**TASK DATA:**
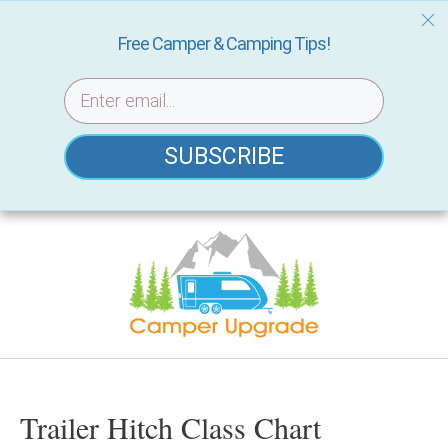
Free Camper & Camping Tips!
SUBSCRIBE
Skip
to
content
Trailer Hitch Class Chart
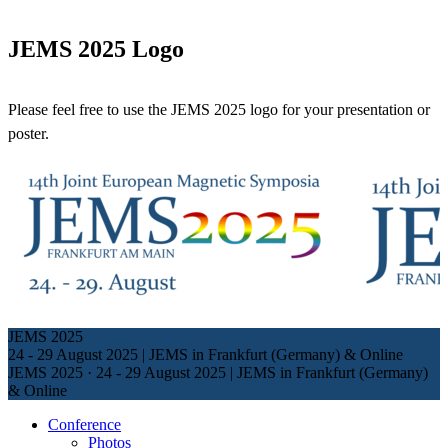
JEMS 2025 Logo
Please feel free to use the JEMS 2025 logo for your presentation or
poster.
JEMS 2025
24 - 29 August 2025 | JEMS in Frankfurt (Germany) & Online
JEMS 2025
·
24 - 29 August 2025 | JEMS in Frankfurt (Germany)
& Online
Conference
Photos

**WHAT THE TASK REQUIRES:**
Copy nothing outside the span: please output the lines from the one with "Trailer Hitch Class Chart" through the end of the entries above, and skip the pictures.

**REPLY TO THE EXERCISE:**
Trailer Hitch Class Chart
JEMS 2025 Logo
Please feel free to use the JEMS 2025 logo for your presentation or
poster.
JEMS 2025
24 - 29 August 2025 | JEMS in Frankfurt (Germany) & Online
JEMS 2025
·
24 - 29 August 2025 | JEMS in Frankfurt (Germany)
& Online
Conference
Photos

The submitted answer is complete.